Twisting its way through the American midwest, past corn fields and major urban areas alike, the Mississippi River is in a way timeless. Controlled now by wing dikes and dams, the great river still bears a strong resemblance to its prehistoric self.
In 1673, near present day Alton, Ill. the French Catholic Priest and explorer Jaques Marquette spotted a very large Native American cliff painting, or petroglyph, on the face of the bluffs. He described in some detail two great monsters, hideous and frightening to him, with faces like that of a man, the antlers of a deer, red eyes and the tail of a fish. This was the legendary Piasa bird.
In reality, it wasn't a bird at all. Marquette and later 18th century accounts of the spectacle made no mention of wings. Most of the legend that many of us from the midwest have heard is a fabrication; traced to a man named John Russell who made most of it up in an article he wrote in 1836. The piasa bird petroglyph, sadly, no longer exists, having both faded seriously and ended up being quarried off the face of the bluff itself. It remains, by and large, a mystery as to why the Native Americans went through such lengths as to climb the face of the bluff and create elaborate paintings of monsters. The basis for the subject of the paintings is now conjectural, the paintings themselves long gone - but the story does not end here.
In 1972 the town of Louisiana, Missouri, itself located on the banks of the great river, played unwitting host to a cryptozoological creature named Momo. Short for the Missouri Monster, Momo was described as smelling horrifically bad, with a pumpkin shaped head and a hairy body. Momo seemed to have a taste for rotten flesh, as he was known to dig up the graves of deceased pets, no doubt contributing to the stench. Supposedly six to seven feet tall, Momo was also known to emit growls and shrieks, not unlike those usually reported in bigfoot cases. A few days after the first sighting, and a particularly harrowing incident involving the monster terrorizing part of the congregation of the local pentecostal church, in old time small town fashion, the Sheriff of Louisiana formed an armed posse and went searching for Momo.

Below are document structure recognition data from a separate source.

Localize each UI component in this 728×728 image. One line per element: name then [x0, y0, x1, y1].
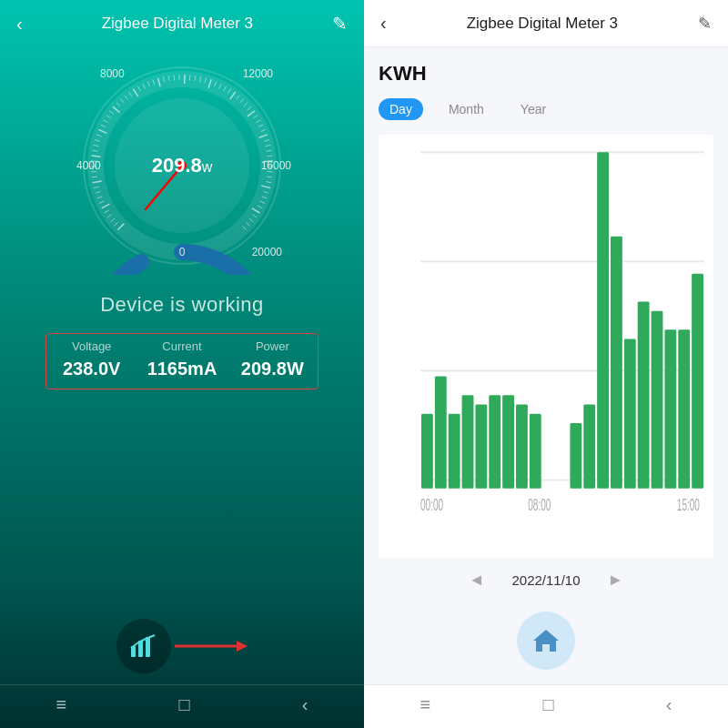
home-icon: [532, 628, 560, 653]
svg-rect-103: [489, 395, 500, 489]
gauge-container: 209.8w 0 4000 8000 12000 16000 20000: [73, 56, 291, 275]
svg-rect-104: [502, 395, 514, 489]
left-header-title: Zigbee Digital Meter 3: [102, 15, 253, 33]
svg-rect-87: [146, 637, 150, 657]
svg-rect-109: [597, 152, 609, 489]
svg-marker-89: [237, 641, 248, 652]
date-next-button[interactable]: ►: [608, 571, 624, 590]
right-nav-back[interactable]: ‹: [666, 694, 672, 715]
left-panel: ‹ Zigbee Digital Meter 3 ✎: [0, 0, 364, 728]
date-nav: ◄ 2022/11/10 ►: [379, 558, 713, 602]
svg-rect-111: [624, 339, 636, 489]
chart-icon: [129, 633, 158, 659]
tab-month[interactable]: Month: [438, 98, 495, 120]
svg-text:15:00: 15:00: [677, 496, 700, 514]
date-prev-button[interactable]: ◄: [469, 571, 485, 590]
left-bottom-nav: ≡ □ ‹: [0, 684, 364, 728]
power-header: Power: [228, 334, 318, 357]
chart-arrow-container: [116, 619, 248, 673]
right-nav-menu[interactable]: ≡: [420, 694, 431, 715]
svg-text:00:00: 00:00: [420, 496, 443, 514]
svg-rect-102: [475, 404, 487, 488]
red-arrow-icon: [175, 638, 248, 654]
left-back-button[interactable]: ‹: [16, 14, 23, 35]
svg-rect-101: [462, 395, 474, 489]
current-value: 1165mA: [136, 357, 227, 389]
tab-day[interactable]: Day: [379, 98, 423, 120]
bar-chart: 0.360 0.240 0.120 0.000 00:00 08:00 15:0…: [420, 144, 704, 531]
date-value: 2022/11/10: [511, 572, 580, 588]
right-nav-home[interactable]: □: [542, 694, 553, 715]
svg-rect-100: [449, 414, 460, 489]
svg-rect-108: [583, 404, 595, 488]
gauge-svg: [73, 56, 291, 275]
left-nav-menu[interactable]: ≡: [56, 694, 67, 715]
home-section: [379, 602, 713, 684]
left-header: ‹ Zigbee Digital Meter 3 ✎: [0, 0, 364, 47]
svg-rect-98: [421, 414, 433, 489]
right-panel: ‹ Zigbee Digital Meter 3 ✎ KWH Day Month…: [364, 0, 728, 728]
svg-rect-107: [570, 423, 581, 489]
voltage-header: Voltage: [46, 334, 136, 357]
left-nav-back[interactable]: ‹: [302, 694, 308, 715]
svg-rect-115: [678, 329, 690, 489]
right-back-button[interactable]: ‹: [380, 13, 387, 34]
svg-rect-106: [530, 414, 541, 489]
svg-rect-105: [516, 404, 528, 488]
chart-area: 0.360 0.240 0.120 0.000 00:00 08:00 15:0…: [379, 135, 713, 558]
left-nav-home[interactable]: □: [178, 694, 189, 715]
svg-rect-113: [652, 311, 663, 489]
left-edit-button[interactable]: ✎: [332, 13, 348, 35]
power-value: 209.8W: [228, 357, 318, 389]
right-bottom-nav: ≡ □ ‹: [364, 684, 728, 728]
stats-box: Voltage Current Power 238.0V 1165mA 209.…: [46, 333, 318, 389]
tab-year[interactable]: Year: [510, 98, 557, 120]
right-content: KWH Day Month Year 0.360 0.240 0.120 0.0…: [364, 47, 728, 684]
svg-rect-116: [692, 274, 703, 489]
kwh-title: KWH: [379, 62, 713, 86]
svg-rect-112: [638, 301, 650, 488]
svg-marker-120: [533, 630, 559, 652]
device-status: Device is working: [100, 293, 264, 317]
voltage-value: 238.0V: [46, 357, 136, 389]
right-edit-button[interactable]: ✎: [698, 14, 712, 34]
svg-point-4: [177, 161, 187, 170]
right-header: ‹ Zigbee Digital Meter 3 ✎: [364, 0, 728, 47]
svg-rect-99: [435, 377, 447, 489]
svg-text:08:00: 08:00: [528, 496, 551, 514]
tabs-container: Day Month Year: [379, 98, 713, 120]
current-header: Current: [136, 334, 227, 357]
home-button[interactable]: [517, 612, 575, 670]
svg-rect-110: [611, 237, 622, 489]
right-header-title: Zigbee Digital Meter 3: [467, 15, 618, 33]
svg-rect-114: [664, 329, 676, 489]
chart-button[interactable]: [116, 619, 171, 673]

The posse found nothing, and plaster casts of tracks attributed to Momo appeared to have been fakes. The Monster more or less dissappeared as abruptly as he came. Occasional sightings continue in the area around Louisiana but they are often dubious or poorly detailed. In 1972, dozens of people ranging from Pike County to St. Charles County in Missouri along the Mississippi saw a cryptid that today remains unexplained.
The Momo sightings coincided with a UFO flap of sorts in the same area. Throughout the 1970's, multiple reports of UFO activity, particularly disc shaped craft, accompanied by cattle mutilations gripped the area. Theories have been advanced for years that the Bigfoot and UFO phenomena are somehow linked, and in the case of Momo that may have been true, but most of the time these events often seem separate, linked perhaps only by circumstance in all but a few cases. Was Momo a creature left here by an alien craft, or just the overactive collective imagination of a small Missouri town? What did the Indian's see that inspired the Piasa bird petroglyphs? We will probably never know, but what we can say for sure is that the Mississippi still has secrets, and some day, Momo may yet appear again.